Cynicism (philosophy) - Wikipedia, the free encyclopedia
 

Straw Dog

Well-Known Member
Some of the basic tenants of Cynicism

Thanks for sharing that. It seems that many of those tenants were shared by the Stoics and Epicureans as well. They mostly differed in their metaphysics and theories of language. Perhaps if the Ancient Greeks hadn't been such armchair philosophers, they would've got their hands dirty developing a prescientific method based on the groundwork by Epicurus and the others. I don't know why I'm blaming them though. I'm a sofa-type myself. :D
 

Vishvavajra

Active Member
Heraclitus was notoriously difficult to understand even in antiquity, and we only have his direct writings in fragments quoted by others, so it's hard to say much in detail.

The key seems to have been the concept of Flux, i.e. that everything is always changing—or perhaps that change itself was the only constant—which would have been something of a departure from most pre-Socratics, who were largely concerned with determining the essential truth of reality behind the phenomena that are apparent to the eye, which was usually couched in terms of one or more fundamental elements (fire, atoms, etc.).

One explanation for Plato is that he was trying to reconcile Heraclitus's observations regarding the changing nature of phenomena with Parmenides' claim that what truly exists is unchanging, unconditioned, imperishable, etc. Therefore he posited that phenomenal reality was somehow a collection of fleeting impressions of certain Forms that exist independently of those impressions but are ultimately the models that underlie them. Later Platonists would develop that into a full-fledged emanation theory, in which the true reality radiates "down" into successive levels of differentiation and individuation until you finally get to the realm of perceptible phenomena that we inhabit, which is a reflection of the perfect unity that is the true reality.

Laozi's brand of Daoism treats the Dao as the true reality that underlies perceptible phenomena, in a way that's similar to the pre-Socratics but is a bit more explicit in its ethical implications and a bit more sophisticated in its analysis of mental concepts as responsible for the construction of perceptible reality. It's also worth noting that it's framed as a process rather than a substance. It's hard to say much more, since Laozi is a cryptic work, and modern Daoists don't necessarily regard it as foundational to their practice.

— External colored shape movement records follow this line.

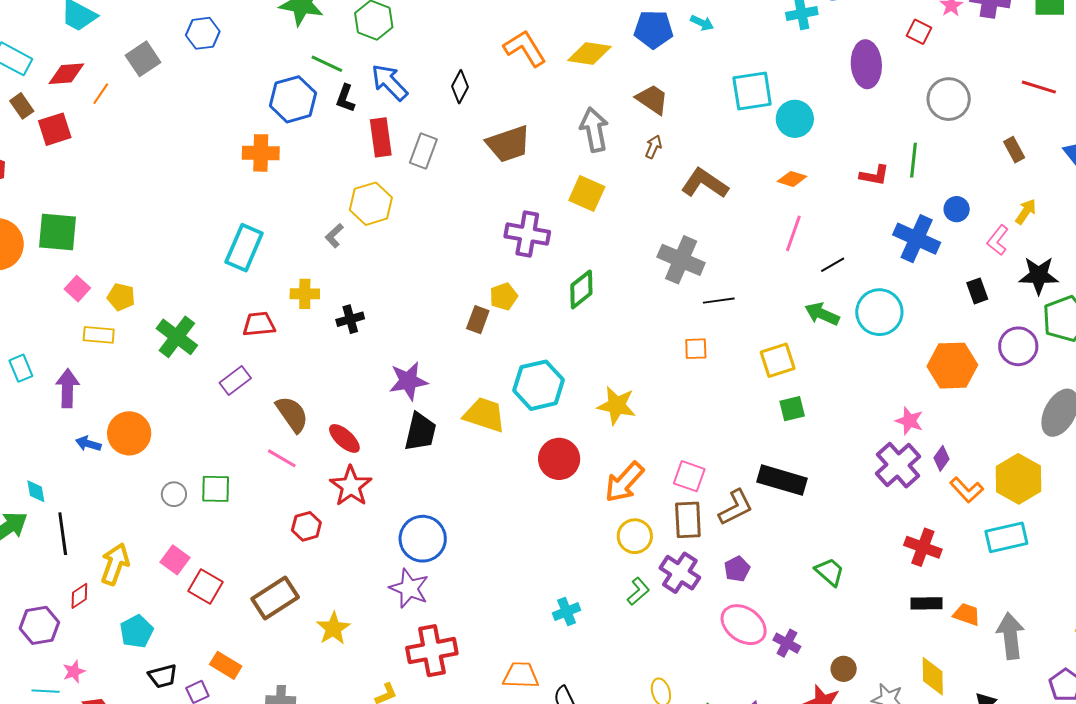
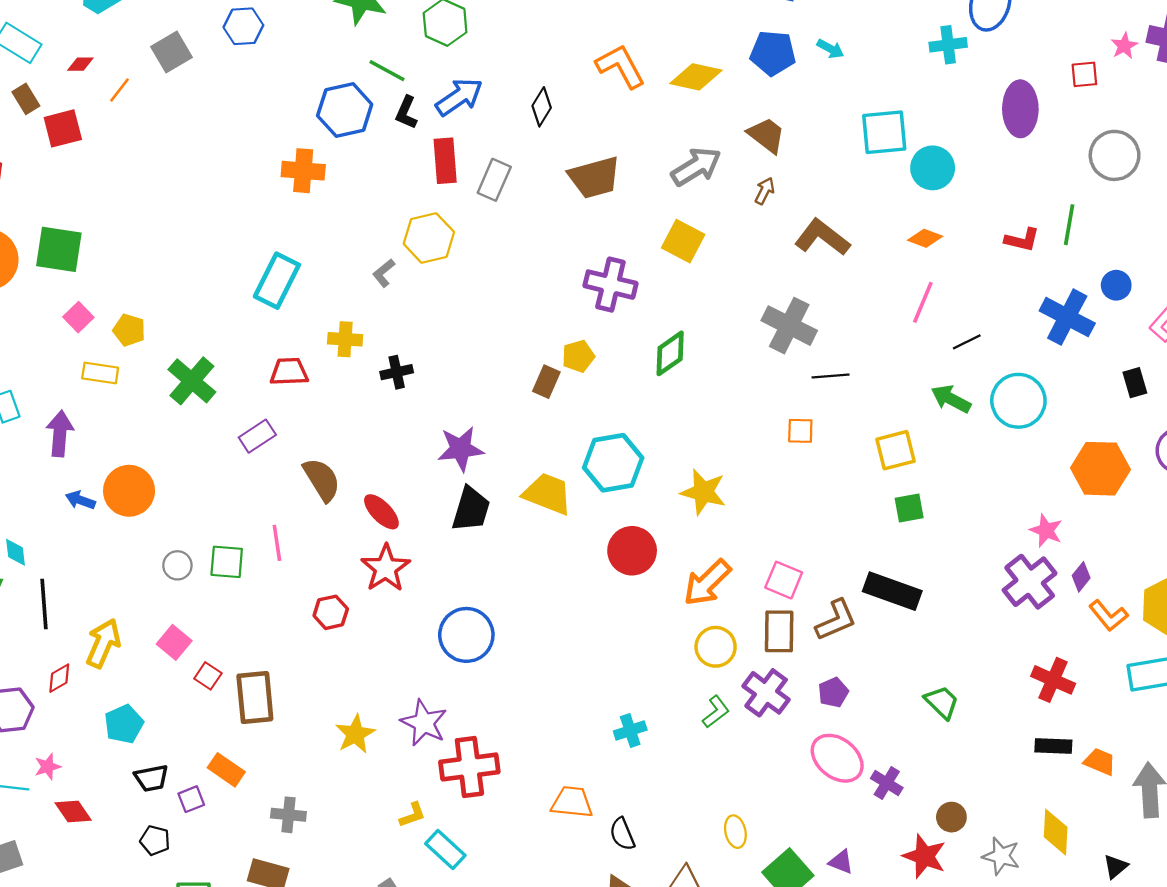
red square: (919, 32) -> (1084, 74), turned -35
red diamond: (66, 74) -> (80, 64), size x0.6
blue arrow: (389, 82) -> (459, 97), turned 96
gray arrow: (594, 130) -> (696, 167), turned 66
pink line: (282, 458) -> (277, 543), moved, turned 48
red square: (205, 586) -> (208, 676), size x0.7
purple star: (409, 588) -> (424, 723), moved
brown rectangle: (275, 598) -> (255, 697), moved, turned -66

Buddhist philosophy is similar to Platonism in that it initially tried to reconcile the apparent flux of perceptible reality with the idea that something had to exist underneath it all. Abhidharma is stuck somewhere between atomism and something like Platonic Forms. Mahayana philosophy eventually abandoned the search for the ultimately real, concluding that nothing in the perceptible world could ever fit those criteria. Instead Samsara is treated like Heraclitus's Flux or Plato's Becoming, whereas Nirvana is understood as something akin to Parmenides' That-Which-Is, Plato's Being (not the Forms, but more like the neo-Platonic One, only without the emphasis on singularity), etc. The key difference is that whereas Greek philosophy and even Daoism privilege the "ultimate" reality over the perceptible, in Mahayana thought they are both equally true, mutually dependent concepts. Thus even Nirvana is a conceptual model that one must not cling to.

These Indian, Chinese, and Greek philosophies all seem to have arisen independently around the same time, with any mutual influence occurring some centuries later.